== EXERCISE ==
At the line with "Pastillero diario", start transcribing; stop after the last line of the data below. Keep it exact and leave pictures out.

== INPUT ==
== Segment start ==

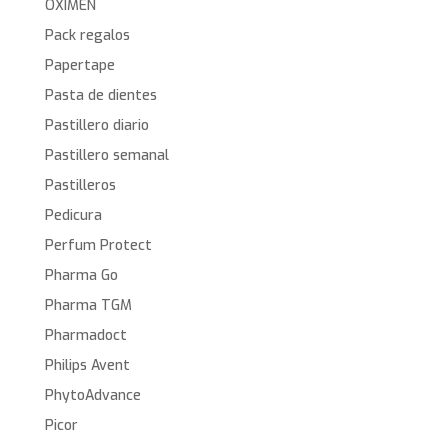
OXIMEN
Pack regalos
Papertape
Pasta de dientes
Pastillero diario
Pastillero semanal
Pastilleros
Pedicura
Perfum Protect
Pharma Go
Pharma TGM
Pharmadoct
Philips Avent
PhytoAdvance
Picor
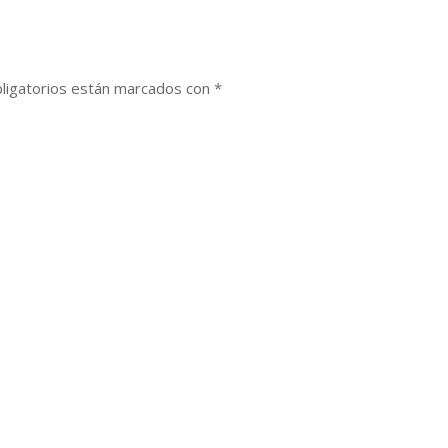
ligatorios están marcados con
*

== Segment end ==

== YOUR SOLUTION ==
Pastillero diario
Pastillero semanal
Pastilleros
Pedicura
Perfum Protect
Pharma Go
Pharma TGM
Pharmadoct
Philips Avent
PhytoAdvance
Picor
ligatorios están marcados con
*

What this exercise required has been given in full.